Nihayet çelimsiz, orta yaşı geçkince bir adam işi kabul etti. Adamın haline bakıp 'çiftlik işlerinden anlar mısın?' diye sormadan edemedi çiftlik sahibi. 'Sayılır' dedi adam, 'Fırtına çıktığında uyuyabilirim'.
Bu ilgisiz sözü biraz düşündü, sonra boş verip çaresiz adamı işe aldı. Haftalar geçtikçe adamın çiftlik işlerini düzenli olarak yürüttüğünü de görünce içi rahatladı. Ta ki o fırtınaya kadar!
Gece yarısı, fırtınanın o müthiş uğultusuyla uyandı çiftçi. Öyle ki, bina çatırdıyordu. Yatağından fırladı, adamın odasına koştu: 'Kalk, kalk!

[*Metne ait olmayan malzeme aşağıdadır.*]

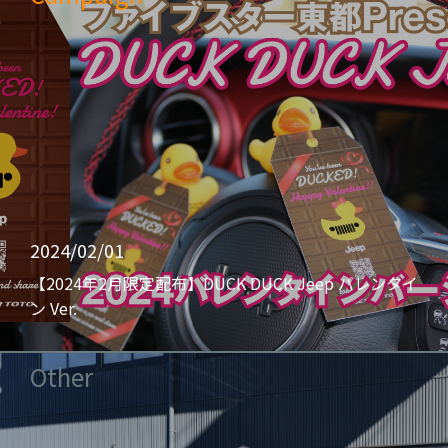
2024/02/01
【2024年2月限定配布】DUCK DUCK Jeep バレンタイ
ン Ver.
Other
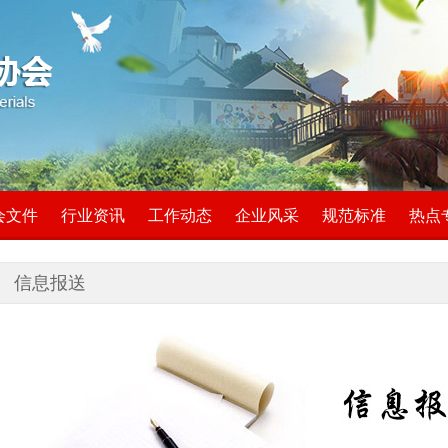
会文件
行业资讯
工作动态
企业风采
规范标准
热点
信息报送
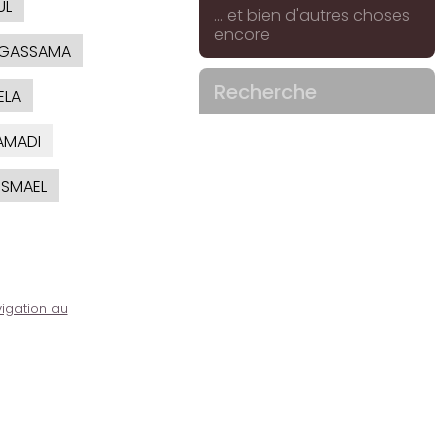
UL
... et bien d'autres choses
encore
GASSAMA
Recherche
ELA
AMADI
ISMAEL
igation au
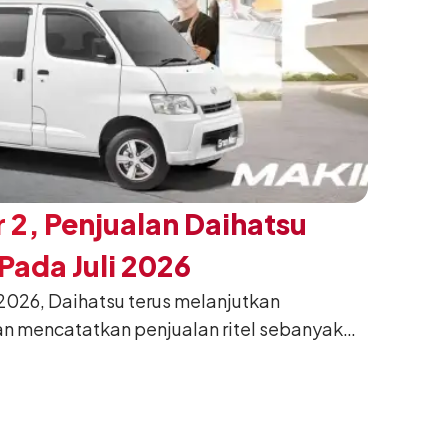
 2, Penjualan Daihatsu
ada Juli 2026
026, Daihatsu terus melanjutkan
n mencatatkan penjualan ritel sebanyak
26. Capaian tersebut tumbuh 13,6%
g sama tahun lalu sebanyak 11.220 unit,
gkan bulan Juni 2026 lalu.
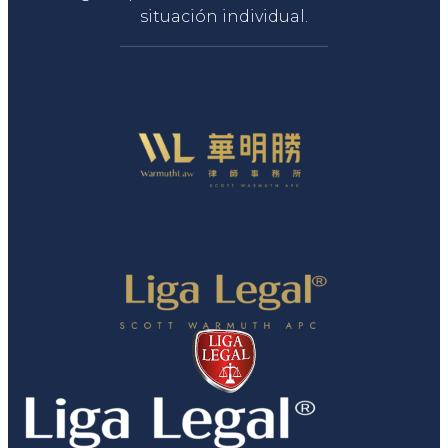
situación individual.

Fırtına çıktı. Herşeyi uçurmadan yapabileceklerimizi yapalım!' Adam yatağından bile doğrulmadan mırıldandı: 'Boş verin efendim, gidin yatın. İşe girerken ben size 'fırtına çıktığında uyuyabilirim' demiştim ya.'
Çiftçi adamın rahatlığına çıldırmıştı. Ertesi sabah ilk işi onu kovmak olacaktı ama şimdi fırtınaya bir çare bulmak gerekiyordu.
Dışarı çıktı, saman balyalarına koştu: A-aa! Saman balyaları birleştirilmiş, üzeri muşamba ile örtülmüş, sıkıca bağlanmıştı. Ahıra koştu. İneklerin tamamı bahçeden ahıra sokulmuş, ahırın kapısı desteklenmişti. Tekrar evine yöneldi; evin kepenklerinin tamamı kapatılmıştı. Çiftçi rahatlamış bir halde odasına döndü, yatağına yattı. Fırtına uğuldamaya devam ediyordu. Gülümsedi ve gözlerini kapatırken mırıldandı: 'Fırtına çıktığında uyuyabilirim'.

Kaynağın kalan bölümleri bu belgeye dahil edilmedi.